Records for processing ▸
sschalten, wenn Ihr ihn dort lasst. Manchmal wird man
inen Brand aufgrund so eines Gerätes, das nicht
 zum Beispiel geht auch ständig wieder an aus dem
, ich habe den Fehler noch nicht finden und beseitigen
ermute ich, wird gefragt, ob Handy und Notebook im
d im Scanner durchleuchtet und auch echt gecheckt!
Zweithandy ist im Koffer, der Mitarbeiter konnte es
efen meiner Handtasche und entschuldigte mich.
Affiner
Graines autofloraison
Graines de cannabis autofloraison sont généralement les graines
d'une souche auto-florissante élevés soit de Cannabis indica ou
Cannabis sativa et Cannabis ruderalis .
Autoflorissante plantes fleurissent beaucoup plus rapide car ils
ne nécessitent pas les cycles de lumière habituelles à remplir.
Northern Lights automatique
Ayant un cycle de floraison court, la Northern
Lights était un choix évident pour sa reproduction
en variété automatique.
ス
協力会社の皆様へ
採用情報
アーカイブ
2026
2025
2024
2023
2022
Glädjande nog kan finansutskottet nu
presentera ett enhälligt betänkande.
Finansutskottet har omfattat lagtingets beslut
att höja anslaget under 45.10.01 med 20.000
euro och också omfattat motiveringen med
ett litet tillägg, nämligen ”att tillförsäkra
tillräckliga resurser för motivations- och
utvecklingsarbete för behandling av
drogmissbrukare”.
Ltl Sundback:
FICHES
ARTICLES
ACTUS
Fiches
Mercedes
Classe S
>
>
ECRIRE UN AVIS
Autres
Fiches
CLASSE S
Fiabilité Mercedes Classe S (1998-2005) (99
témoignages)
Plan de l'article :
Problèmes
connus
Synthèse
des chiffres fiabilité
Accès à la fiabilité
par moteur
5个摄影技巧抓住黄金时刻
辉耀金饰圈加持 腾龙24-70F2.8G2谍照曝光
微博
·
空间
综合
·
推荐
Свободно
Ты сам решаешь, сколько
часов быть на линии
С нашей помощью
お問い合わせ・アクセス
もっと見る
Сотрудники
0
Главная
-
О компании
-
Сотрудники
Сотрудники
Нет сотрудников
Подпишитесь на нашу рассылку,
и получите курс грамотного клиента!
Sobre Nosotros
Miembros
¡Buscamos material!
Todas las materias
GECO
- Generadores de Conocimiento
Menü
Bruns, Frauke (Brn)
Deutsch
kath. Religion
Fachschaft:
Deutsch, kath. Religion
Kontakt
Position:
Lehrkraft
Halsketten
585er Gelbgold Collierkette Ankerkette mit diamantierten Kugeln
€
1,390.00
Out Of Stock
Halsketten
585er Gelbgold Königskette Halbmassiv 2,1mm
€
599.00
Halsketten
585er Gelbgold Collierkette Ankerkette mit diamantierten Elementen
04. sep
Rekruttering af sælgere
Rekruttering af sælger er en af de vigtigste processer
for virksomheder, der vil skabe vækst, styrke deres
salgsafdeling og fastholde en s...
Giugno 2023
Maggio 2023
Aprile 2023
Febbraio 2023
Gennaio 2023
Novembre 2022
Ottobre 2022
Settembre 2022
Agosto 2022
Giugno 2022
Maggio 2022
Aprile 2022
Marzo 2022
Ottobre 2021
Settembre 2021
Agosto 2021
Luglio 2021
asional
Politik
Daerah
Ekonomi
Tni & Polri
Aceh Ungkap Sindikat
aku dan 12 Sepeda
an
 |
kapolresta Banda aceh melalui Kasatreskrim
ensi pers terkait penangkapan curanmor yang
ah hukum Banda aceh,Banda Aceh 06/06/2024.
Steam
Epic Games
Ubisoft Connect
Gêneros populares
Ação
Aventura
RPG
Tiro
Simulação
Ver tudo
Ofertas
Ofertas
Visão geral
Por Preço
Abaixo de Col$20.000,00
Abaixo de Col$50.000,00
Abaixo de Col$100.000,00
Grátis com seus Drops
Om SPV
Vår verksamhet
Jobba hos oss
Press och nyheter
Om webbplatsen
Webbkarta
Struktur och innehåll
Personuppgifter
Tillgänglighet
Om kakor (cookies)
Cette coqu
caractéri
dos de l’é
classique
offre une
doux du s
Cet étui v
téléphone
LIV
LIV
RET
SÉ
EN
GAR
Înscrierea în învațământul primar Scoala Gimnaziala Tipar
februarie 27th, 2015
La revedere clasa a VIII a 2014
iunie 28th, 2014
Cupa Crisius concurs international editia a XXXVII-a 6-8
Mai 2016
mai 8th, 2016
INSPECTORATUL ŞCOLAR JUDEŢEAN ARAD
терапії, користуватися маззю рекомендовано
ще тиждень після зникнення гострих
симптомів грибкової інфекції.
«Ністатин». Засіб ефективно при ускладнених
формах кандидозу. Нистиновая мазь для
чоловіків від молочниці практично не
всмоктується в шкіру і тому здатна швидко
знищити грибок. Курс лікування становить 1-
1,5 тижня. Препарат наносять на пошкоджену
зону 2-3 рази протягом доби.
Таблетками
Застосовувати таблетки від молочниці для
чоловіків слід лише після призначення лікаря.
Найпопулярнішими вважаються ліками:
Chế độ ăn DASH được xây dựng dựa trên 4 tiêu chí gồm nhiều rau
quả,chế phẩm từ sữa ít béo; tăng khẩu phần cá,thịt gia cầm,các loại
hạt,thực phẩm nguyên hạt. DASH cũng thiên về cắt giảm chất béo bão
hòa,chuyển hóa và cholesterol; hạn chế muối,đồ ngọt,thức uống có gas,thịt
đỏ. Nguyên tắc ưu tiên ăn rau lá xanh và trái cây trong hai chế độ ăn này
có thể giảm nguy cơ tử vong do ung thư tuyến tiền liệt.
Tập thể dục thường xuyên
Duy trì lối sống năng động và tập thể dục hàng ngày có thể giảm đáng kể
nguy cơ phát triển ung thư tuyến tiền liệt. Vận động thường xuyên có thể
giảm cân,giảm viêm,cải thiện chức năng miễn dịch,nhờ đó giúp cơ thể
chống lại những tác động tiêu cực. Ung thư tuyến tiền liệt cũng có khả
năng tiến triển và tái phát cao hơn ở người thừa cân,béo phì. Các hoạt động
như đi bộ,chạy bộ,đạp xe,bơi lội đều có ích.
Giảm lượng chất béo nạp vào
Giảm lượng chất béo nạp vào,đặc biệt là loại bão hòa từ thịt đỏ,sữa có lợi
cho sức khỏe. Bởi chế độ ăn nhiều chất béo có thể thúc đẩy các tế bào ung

Work to be completed ▸ The listing above holds a line with "Застосовувати таблетки від молочниці для" and a line with "Tập thể dục thường xuyên". Print the stretch from the first through the second, exactly and alone.

Answer to the exercise ▸
Застосовувати таблетки від молочниці для
чоловіків слід лише після призначення лікаря.
Найпопулярнішими вважаються ліками:
Chế độ ăn DASH được xây dựng dựa trên 4 tiêu chí gồm nhiều rau
quả,chế phẩm từ sữa ít béo; tăng khẩu phần cá,thịt gia cầm,các loại
hạt,thực phẩm nguyên hạt. DASH cũng thiên về cắt giảm chất béo bão
hòa,chuyển hóa và cholesterol; hạn chế muối,đồ ngọt,thức uống có gas,thịt
đỏ. Nguyên tắc ưu tiên ăn rau lá xanh và trái cây trong hai chế độ ăn này
có thể giảm nguy cơ tử vong do ung thư tuyến tiền liệt.
Tập thể dục thường xuyên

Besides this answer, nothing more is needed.